Se me coge el gemelo, mientras interpreto a una chica que no soy yo, en un sueño. Me dicen algo así como ¿y tú qué sabes hacer? y yo estiro de una forma forzada la pierna, hasta que el músculo hace ¡clack! y se queda agarrotado. Entonces me despierto. Creo que no he pasado el casting de Morfeo. Morfeo era el del sueño, ¿no?

La capa de polvo que hay sobre mi ordenador empieza a resultarme poética a estas horas de la mañana, con los rayos del sol haciendo saltar las motas. El pobre cacharro está castigado y últimamente le da por emitir rugidos de cansancio, sonidos electroguturales que vienen a decirme que quiere descansar en paz, que ya es hora de que me compre un ordenador nuevo. Pero a mí me gusta éste, que está lleno de pegatinas y hemos pasado muy buenos ratos juntos.

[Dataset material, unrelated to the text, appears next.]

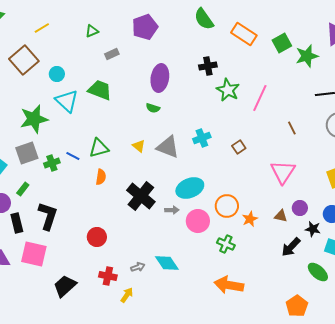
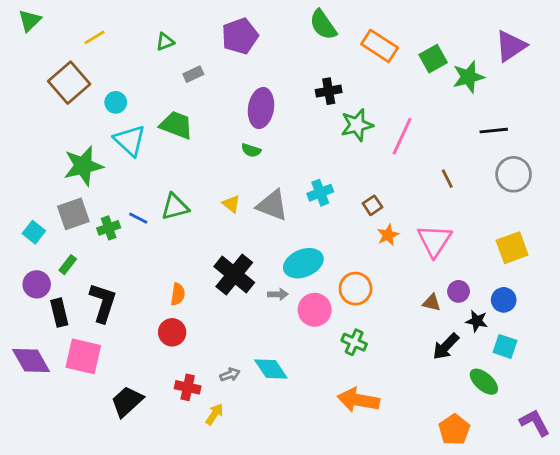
green star: (228, 90) -> (357, 125), turned 30
orange semicircle: (101, 177) -> (178, 294), moved
orange star: (250, 219) -> (388, 235), moved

Anoche Mario y yo salimos a cenar. Le convencí para ir a un japonés, con más pena que gloria, aunque pasable. Sobre todo porque cualquier duda acerca del éxito del plan se resolvió volviendo a pasar a por un helado, camino del coche. Con este chico es imposible seguir el régimen. Pedimos uno de una bola y el dependiente (un tipo peculiar) nos dijo que por un euro veinte más podíamos tener otra. Mario me mira de reojo. Le digo al dependiente "no le digas eso hombre" y el responde "ah, es verdad". Todavía estamos pensando en el significado de la frase. Y sí, nos pillamos un cucurucho de dos bolas cada uno. Somos facilones.

Anoche, propósitos en firme de dejarme la piel, porque va en serio, va muy en serio y es algo importante. Lo es para mí, y no voy a jugar con eso. Estoy deseando empezar a volar. Llevo deseándolo toda la vida.

Me voy a la ofi, a recortar personas de fondos verdes, mi peor pesadilla. Bueno, no es para tanto, pero estoy harta de hacer chromas. O como cojones se escriba. Pero hoy es jueves y eso quiere decir sólo una cosa: queda exactamente una semana. Y eso me pone la mar de contenta.